Work to complete ->
Quote the lines below from the one containing "At what (x,y)" to the final line, both ends included; exclude the pictures.

Records shown ->
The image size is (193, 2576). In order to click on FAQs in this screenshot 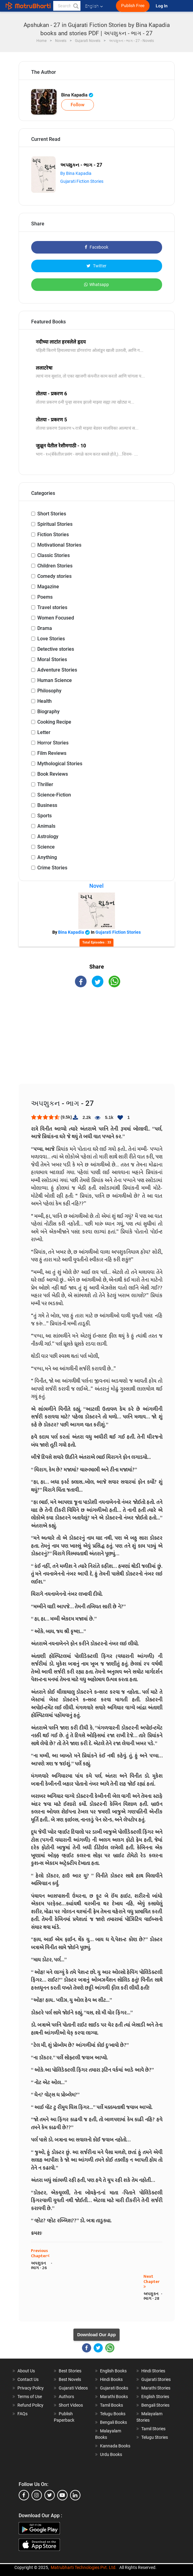, I will do `click(22, 2413)`.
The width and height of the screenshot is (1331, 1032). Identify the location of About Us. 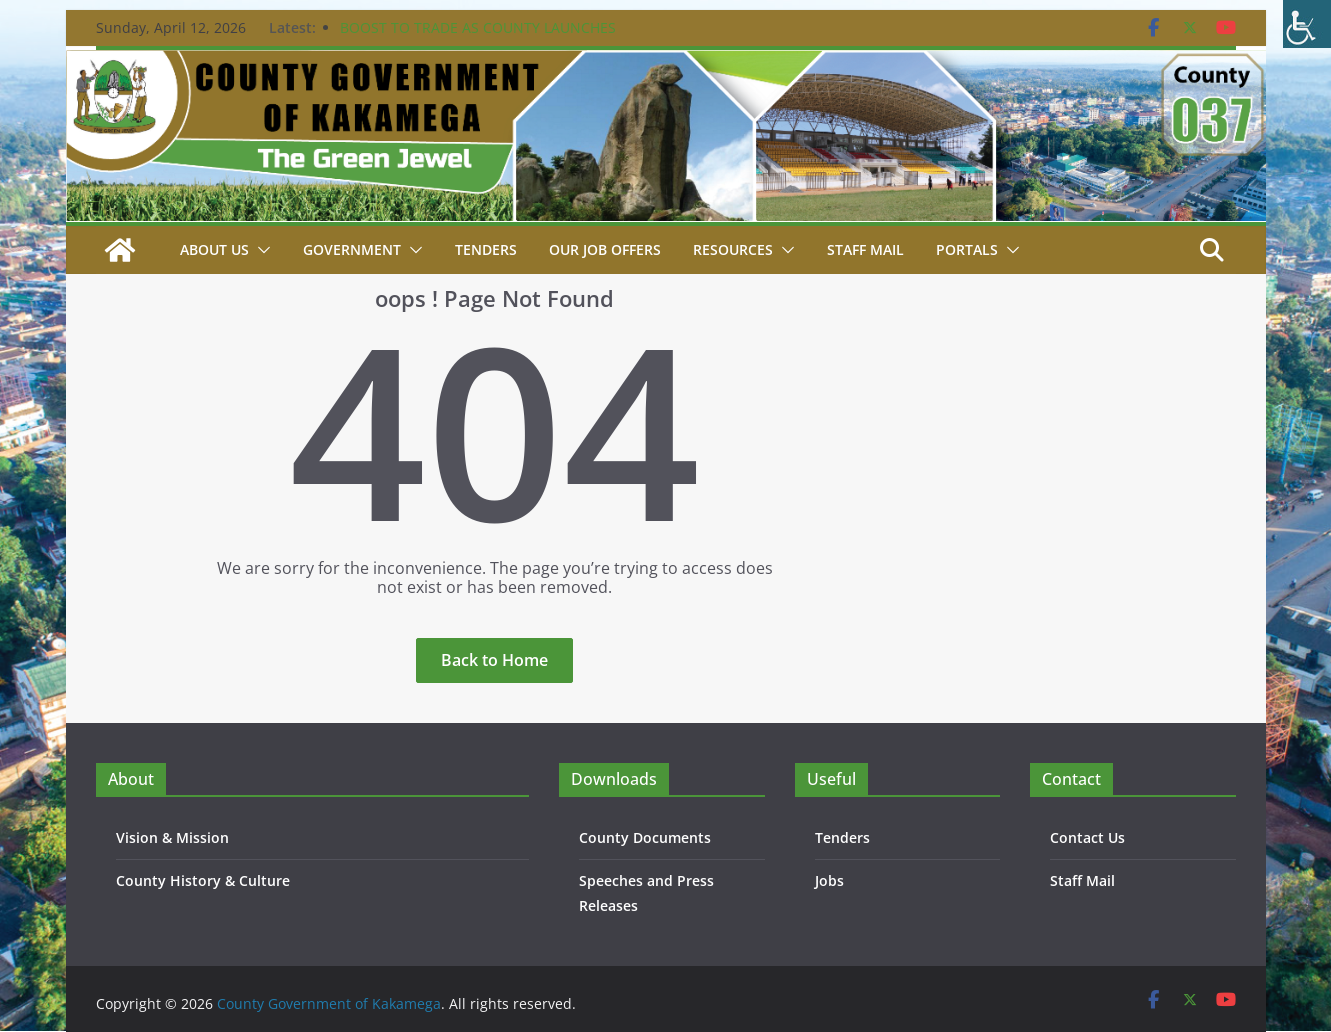
(214, 249).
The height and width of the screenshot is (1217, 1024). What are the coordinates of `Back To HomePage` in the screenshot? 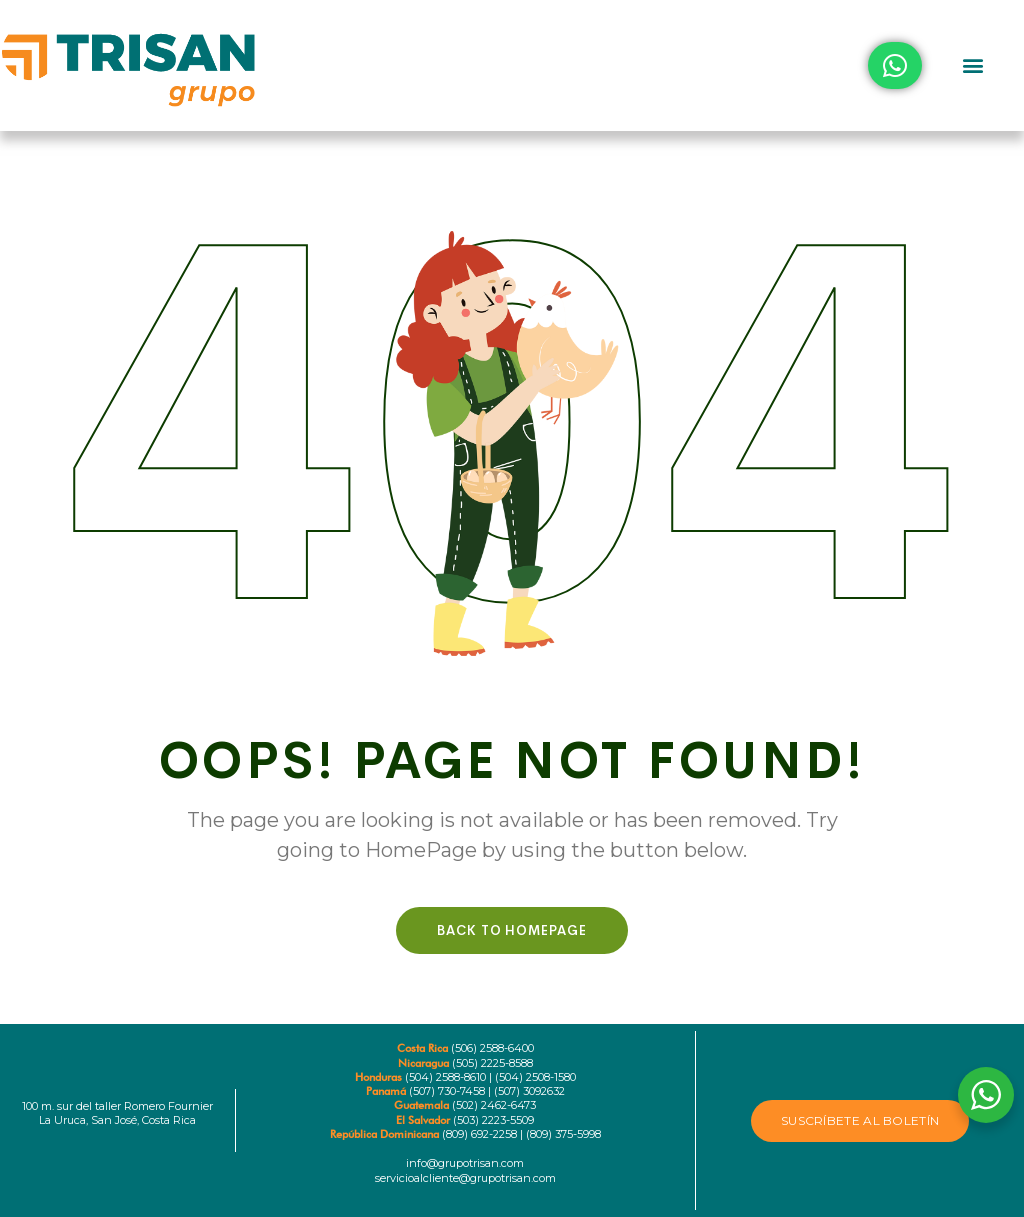 It's located at (512, 930).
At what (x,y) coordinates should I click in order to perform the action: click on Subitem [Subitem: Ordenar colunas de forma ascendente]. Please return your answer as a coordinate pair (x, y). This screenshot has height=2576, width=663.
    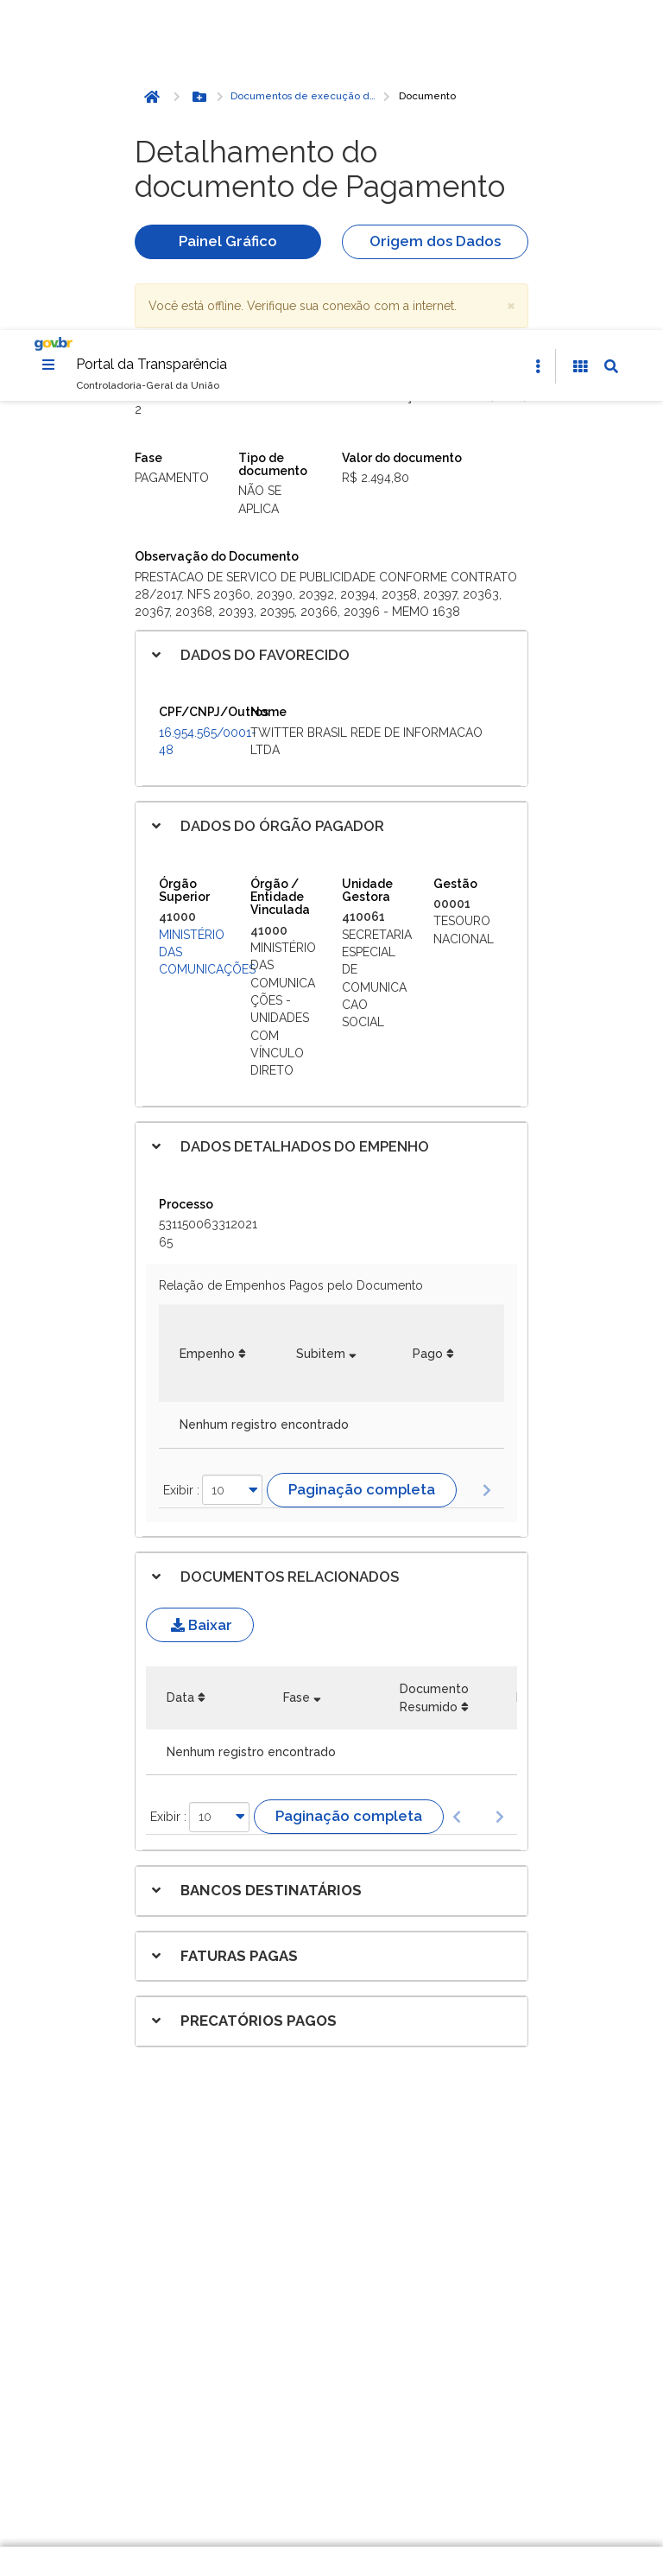
    Looking at the image, I should click on (320, 1024).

Answer space ->
At what (x,y) coordinates should I click in order to perform the action: click on Subitem [Subitem: Ordenar colunas de forma ascendente]. Please return your answer as a coordinate pair (x, y). This screenshot has height=2576, width=663.
    Looking at the image, I should click on (320, 1024).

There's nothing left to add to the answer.